What is expected:
Lines in the listing below that hold "English" are the ones to copy.

Stored data:

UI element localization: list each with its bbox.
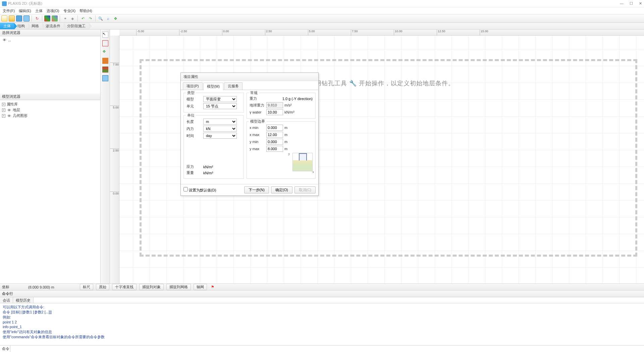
materials2-icon[interactable]	[52, 15, 58, 21]
command-output: 可以用以下方式调用命令: 命令 [目标] [参数1 [参数2 [...]]] 例…	[0, 303, 644, 345]
drawing-toolbar: ↖ ✥	[101, 30, 110, 283]
cmd-tab-history[interactable]: 模型历史	[13, 297, 34, 303]
gamma-water-input[interactable]	[266, 109, 283, 115]
undo-icon[interactable]: ↶	[80, 15, 86, 21]
btn-snap-obj[interactable]: 捕捉到对象	[139, 284, 164, 290]
model-explorer-title: 模型浏览器	[0, 93, 100, 100]
tab-flow[interactable]: 渗流条件	[42, 23, 64, 29]
btn-ruler[interactable]: 标尺	[80, 284, 93, 290]
flag-icon[interactable]: ⚑	[211, 285, 214, 289]
cmd-tab-session[interactable]: 会话	[0, 297, 13, 303]
time-select[interactable]: day	[203, 133, 237, 139]
table-icon[interactable]	[102, 75, 108, 81]
boundary-preview	[292, 153, 313, 171]
element-select[interactable]: 15 节点	[203, 103, 237, 109]
command-panel-title: 命令行	[0, 291, 644, 297]
move-icon[interactable]: ✥	[102, 49, 108, 55]
menubar: 文件(F) 编辑(E) 土体 选项(O) 专业(X) 帮助(H)	[0, 7, 644, 14]
app-icon	[2, 1, 7, 6]
tree-item-attributes[interactable]: +属性库	[2, 101, 98, 107]
tab-staged[interactable]: 分阶段施工	[64, 23, 89, 29]
dlg-tab-project[interactable]: 项目(P)	[183, 82, 203, 90]
menu-expert[interactable]: 专业(X)	[63, 8, 76, 13]
ok-button[interactable]: 确定(O)	[271, 186, 292, 193]
set-default-checkbox[interactable]: 设置为默认值(D)	[183, 187, 216, 193]
open-icon[interactable]	[9, 15, 15, 21]
length-select[interactable]: m	[203, 119, 237, 125]
save-icon[interactable]	[16, 15, 22, 21]
btn-crosshair[interactable]: 十字准直线	[112, 284, 137, 290]
layer-icon[interactable]	[102, 67, 108, 73]
ymax-input[interactable]	[266, 146, 283, 152]
save-as-icon[interactable]	[23, 15, 30, 21]
menu-options[interactable]: 选项(O)	[47, 8, 59, 13]
menu-file[interactable]: 文件(F)	[3, 8, 15, 13]
selection-item[interactable]: 👁 ...	[2, 38, 98, 42]
next-button[interactable]: 下一步(N)	[244, 186, 269, 193]
earth-gravity-input	[266, 102, 283, 108]
model-select[interactable]: 平面应变	[203, 96, 237, 102]
tag-icon[interactable]: ◈	[69, 15, 75, 21]
menu-edit[interactable]: 编辑(E)	[19, 8, 31, 13]
coord-label: 坐标	[2, 284, 9, 290]
new-icon[interactable]	[1, 15, 7, 21]
ruler-vertical: 7.50 5.00 2.50 0.00	[110, 36, 119, 283]
btn-snap-grid[interactable]: 捕捉到网格	[166, 284, 191, 290]
mode-tabs: 土体 结构 网格 渗流条件 分阶段施工	[0, 23, 644, 30]
command-input[interactable]	[10, 346, 644, 352]
menu-help[interactable]: 帮助(H)	[79, 8, 92, 13]
statusbar: 坐标 (8.000 9.000) m 标尺 原始 十字准直线 捕捉到对象 捕捉到…	[0, 283, 644, 290]
tree-item-stratigraphy[interactable]: +👁地层	[2, 107, 98, 113]
btn-original[interactable]: 原始	[96, 284, 109, 290]
xmax-input[interactable]	[266, 132, 283, 138]
visibility-icon[interactable]: 👁	[2, 38, 7, 42]
redo-icon[interactable]: ↷	[87, 15, 93, 21]
refresh-icon[interactable]: ↻	[34, 15, 40, 21]
rect-select-icon[interactable]	[102, 40, 108, 46]
xmin-input[interactable]	[266, 125, 283, 131]
window-title: PLAXIS 2D: (无标题)	[8, 1, 42, 6]
minimize-button[interactable]: —	[620, 1, 624, 6]
command-input-label: 命令	[0, 346, 10, 351]
close-button[interactable]: ✕	[639, 1, 642, 6]
menu-soil[interactable]: 土体	[35, 8, 43, 13]
btn-grid[interactable]: 轴网	[194, 284, 207, 290]
zoom-fit-icon[interactable]: ⌕	[105, 15, 111, 21]
main-toolbar: ↻ ⚭ ◈ ↶ ↷ 🔍 ⌕ ✥	[0, 14, 644, 23]
cancel-button[interactable]: 取消(C)	[294, 186, 316, 193]
pan-icon[interactable]: ✥	[112, 15, 118, 21]
ruler-horizontal: -5.00 -2.50 0.00 2.50 5.00 7.50 10.00 12…	[119, 30, 644, 36]
ymin-input[interactable]	[266, 139, 283, 145]
coord-value: (8.000 9.000) m	[28, 285, 54, 289]
dialog-title: 项目属性	[181, 73, 318, 81]
titlebar: PLAXIS 2D: (无标题) — ☐ ✕	[0, 0, 644, 7]
tree-item-geometry[interactable]: +👁几何图形	[2, 113, 98, 119]
tab-soil[interactable]: 土体	[0, 23, 14, 29]
dlg-tab-model[interactable]: 模型(M)	[203, 83, 224, 90]
borehole-icon[interactable]	[102, 58, 108, 64]
dlg-tab-cloud[interactable]: 云服务	[224, 82, 243, 90]
select-icon[interactable]: ↖	[102, 32, 108, 38]
zoom-in-icon[interactable]: 🔍	[98, 15, 104, 21]
maximize-button[interactable]: ☐	[630, 1, 633, 6]
link-icon[interactable]: ⚭	[62, 15, 68, 21]
force-select[interactable]: kN	[203, 126, 237, 132]
materials-icon[interactable]	[44, 15, 50, 21]
selection-explorer-title: 选择浏览器	[0, 30, 100, 36]
project-properties-dialog: 项目属性 项目(P) 模型(M) 云服务 类型 模型平面应变 单元15 节点 单…	[180, 73, 319, 196]
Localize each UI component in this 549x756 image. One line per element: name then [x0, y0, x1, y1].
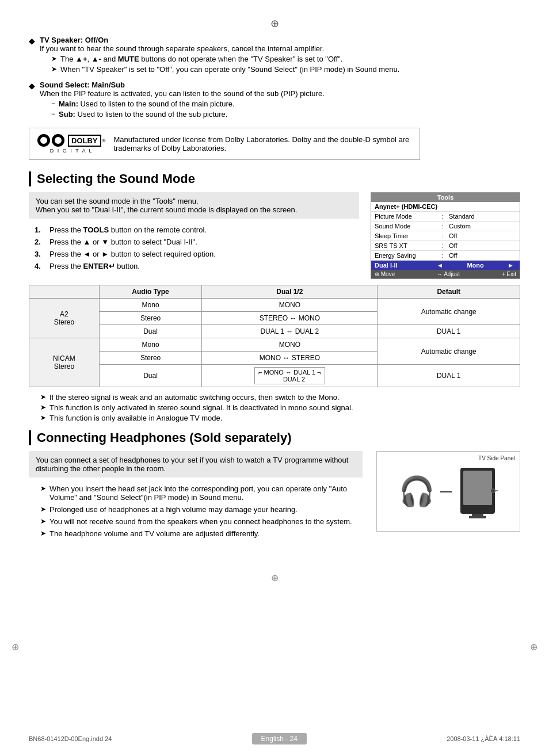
headphones-note-2: ➤ Prolonged use of headphones at a high … — [40, 505, 365, 514]
tools-panel-title: Tools — [371, 193, 520, 202]
arrow-icon: ➤ — [40, 414, 46, 422]
arrow-icon: ➤ — [40, 403, 46, 411]
tools-row-picture: Picture Mode : Standard — [371, 212, 520, 222]
headphones-note-3-text: You will not receive sound from the spea… — [49, 517, 352, 526]
tools-row-value: Off — [449, 242, 516, 249]
table-cell-dual: DUAL 1 ↔ DUAL 2 — [202, 325, 378, 338]
arrow-icon: ➤ — [51, 55, 57, 63]
arrow-left-icon: ◄ — [437, 262, 443, 269]
table-cell-default: Automatic change — [378, 299, 520, 325]
arrow-icon: ➤ — [40, 517, 46, 525]
arrow-icon: ➤ — [51, 65, 57, 73]
arrow-right-icon: ► — [508, 262, 514, 269]
headphones-info-box: You can connect a set of headphones to y… — [29, 451, 363, 478]
tools-row-label: SRS TS XT — [375, 242, 442, 249]
tools-row-sleep: Sleep Timer : Off — [371, 231, 520, 241]
tools-footer-adjust: ↔ Adjust — [437, 271, 460, 277]
headphones-note-4-text: The headphone volume and TV volume are a… — [49, 529, 260, 538]
dolby-text: Manufactured under license from Dolby La… — [113, 135, 411, 152]
sound-mode-info-box: You can set the sound mode in the "Tools… — [29, 192, 359, 219]
table-cell-dual: STEREO ↔ MONO — [202, 312, 378, 325]
connector-line — [440, 491, 452, 492]
dolby-box: DOLBY® D I G I T A L Manufactured under … — [29, 128, 420, 160]
table-cell-group: A2Stereo — [29, 299, 100, 338]
headphone-icon: 🎧 — [399, 475, 434, 508]
dash-icon: − — [51, 100, 55, 108]
sound-select-title: Sound Select: Main/Sub — [40, 81, 125, 89]
compass-bottom-icon: ⊕ — [29, 572, 520, 583]
table-cell-default: Automatic change — [378, 338, 520, 365]
table-cell-dual: MONO — [202, 338, 378, 352]
table-cell-dual: MONO ↔ STEREO — [202, 352, 378, 365]
sound-select-sub: Sub: Used to listen to the sound of the … — [59, 110, 227, 119]
section-header: Connecting Headphones (Sold separately) — [29, 430, 520, 445]
step-3: 3. Press the ◄ or ► button to select req… — [35, 250, 359, 258]
tv-body — [458, 462, 498, 521]
tools-row-label: Anynet+ (HDMI-CEC) — [375, 203, 516, 210]
tools-row-label: Picture Mode — [375, 213, 442, 220]
tools-panel: Tools Anynet+ (HDMI-CEC) Picture Mode : … — [371, 192, 520, 279]
table-cell-type: Stereo — [99, 312, 201, 325]
table-row: NICAMStereo Mono MONO Automatic change — [29, 338, 520, 352]
tv-side-label: TV Side Panel — [478, 455, 515, 461]
note-1-text: If the stereo signal is weak and an auto… — [49, 393, 340, 402]
svg-point-5 — [492, 490, 494, 492]
tools-row-label: Sound Mode — [375, 223, 442, 230]
tools-row-value: Standard — [449, 213, 516, 220]
tv-speaker-sub1: The ▲+, ▲- and MUTE buttons do not opera… — [60, 55, 342, 63]
note-2: ➤ This function is only activated in ste… — [40, 403, 520, 412]
table-cell-dual: ⌐ MONO ↔ DUAL 1 ¬ DUAL 2 — [202, 365, 378, 387]
dolby-sub-text: D I G I T A L — [50, 148, 93, 154]
step-1-text: Press the TOOLS button on the remote con… — [49, 226, 207, 234]
tools-row-sound: Sound Mode : Custom — [371, 222, 520, 231]
footer-right: 2008-03-11 ¿ÀÈÄ 4:18:11 — [447, 735, 520, 742]
tools-row-value: Off — [449, 252, 516, 259]
step-4: 4. Press the ENTER↵ button. — [35, 262, 359, 270]
info-line2: When you set to "Dual I-II", the current… — [36, 205, 297, 214]
table-cell-type: Mono — [99, 338, 201, 352]
table-header-dual: Dual 1/2 — [202, 285, 378, 299]
headphones-note-1-text: When you insert the head set jack into t… — [49, 484, 365, 502]
step-3-text: Press the ◄ or ► button to select requir… — [49, 250, 216, 258]
compass-left-icon: ⊕ — [12, 642, 19, 652]
step-2-text: Press the ▲ or ▼ button to select "Dual … — [49, 238, 197, 246]
table-header-default: Default — [378, 285, 520, 299]
tools-footer-move: ⊕ Move — [375, 271, 395, 277]
dual-label: Dual I-II — [375, 262, 434, 269]
tools-row-value: Custom — [449, 223, 516, 230]
page-number-badge: English - 24 — [252, 733, 307, 744]
table-cell-type: Dual — [99, 325, 201, 338]
tools-row-energy: Energy Saving : Off — [371, 251, 520, 261]
tools-footer-exit: + Exit — [502, 271, 516, 277]
page-footer: BN68-01412D-00Eng.indd 24 English - 24 2… — [29, 733, 520, 744]
arrow-icon: ➤ — [40, 393, 46, 401]
step-4-text: Press the ENTER↵ button. — [49, 262, 140, 270]
step-num: 2. — [35, 238, 46, 246]
tools-row-anynet: Anynet+ (HDMI-CEC) — [371, 202, 520, 212]
section-header: Selecting the Sound Mode — [29, 171, 520, 186]
section-title: Connecting Headphones (Sold separately) — [37, 430, 520, 445]
tools-footer: ⊕ Move ↔ Adjust + Exit — [371, 270, 520, 278]
tools-row-label: Sleep Timer — [375, 232, 442, 239]
step-num: 1. — [35, 226, 46, 234]
sound-select-section: ◆ Sound Select: Main/Sub When the PIP fe… — [29, 81, 520, 119]
table-row: A2Stereo Mono MONO Automatic change — [29, 299, 520, 312]
headphones-note-2-text: Prolonged use of headphones at a high vo… — [49, 505, 298, 514]
step-num: 4. — [35, 262, 46, 270]
sound-select-main: Main: Used to listen to the sound of the… — [59, 100, 235, 108]
bullet-diamond: ◆ — [29, 36, 35, 45]
arrow-icon: ➤ — [40, 505, 46, 513]
compass-top-icon: ⊕ — [29, 17, 520, 30]
table-cell-type: Mono — [99, 299, 201, 312]
tv-side-panel-box: TV Side Panel 🎧 — [376, 451, 520, 532]
note-2-text: This function is only activated in stere… — [49, 403, 353, 412]
table-header-audio: Audio Type — [99, 285, 201, 299]
headphones-note-3: ➤ You will not receive sound from the sp… — [40, 517, 365, 526]
note-3-text: This function is only available in Analo… — [49, 414, 222, 422]
sound-select-body: When the PIP feature is activated, you c… — [40, 89, 325, 98]
footer-left: BN68-01412D-00Eng.indd 24 — [29, 735, 112, 742]
tools-row-srs: SRS TS XT : Off — [371, 241, 520, 251]
tv-illustration: 🎧 — [399, 462, 498, 521]
headphones-note-4: ➤ The headphone volume and TV volume are… — [40, 529, 365, 538]
table-row: Dual ⌐ MONO ↔ DUAL 1 ¬ DUAL 2 DUAL 1 — [29, 365, 520, 387]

Exercise answer:
page-number-badge: English - 24 — [252, 733, 307, 744]
page-footer: BN68-01412D-00Eng.indd 24 English - 24 2… — [29, 733, 520, 744]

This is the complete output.